### What the exercise asks
Return exactly the lines below, starting with the one that has "Heimat (suite" and going on through the one that has "Cómo piensan los escritores.".
(Input records Opens)
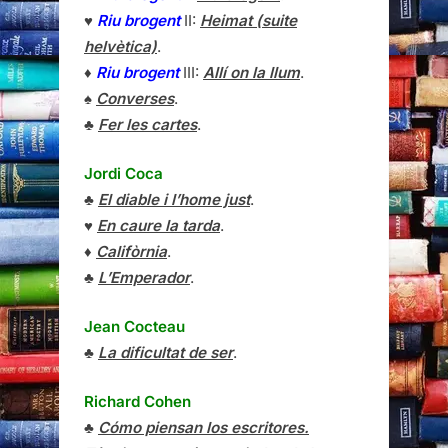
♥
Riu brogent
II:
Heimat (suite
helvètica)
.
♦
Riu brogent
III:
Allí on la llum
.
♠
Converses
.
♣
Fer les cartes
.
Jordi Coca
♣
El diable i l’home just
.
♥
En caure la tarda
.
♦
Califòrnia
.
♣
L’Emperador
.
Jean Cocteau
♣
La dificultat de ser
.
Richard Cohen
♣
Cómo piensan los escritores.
(Input records Closes)
(Input records Opens)
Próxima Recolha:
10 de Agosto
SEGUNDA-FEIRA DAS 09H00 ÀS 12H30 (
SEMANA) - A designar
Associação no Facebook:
(Input records Closes)
(Input records Opens)
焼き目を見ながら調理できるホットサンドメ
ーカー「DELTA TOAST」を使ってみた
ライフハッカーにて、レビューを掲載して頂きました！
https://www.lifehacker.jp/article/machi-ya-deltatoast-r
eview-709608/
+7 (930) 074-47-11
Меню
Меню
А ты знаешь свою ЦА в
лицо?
(Input records Closes)
### Task result
Heimat (suite
helvètica)
.
♦
Riu brogent
III:
Allí on la llum
.
♠
Converses
.
♣
Fer les cartes
.
Jordi Coca
♣
El diable i l’home just
.
♥
En caure la tarda
.
♦
Califòrnia
.
♣
L’Emperador
.
Jean Cocteau
♣
La dificultat de ser
.
Richard Cohen
♣
Cómo piensan los escritores.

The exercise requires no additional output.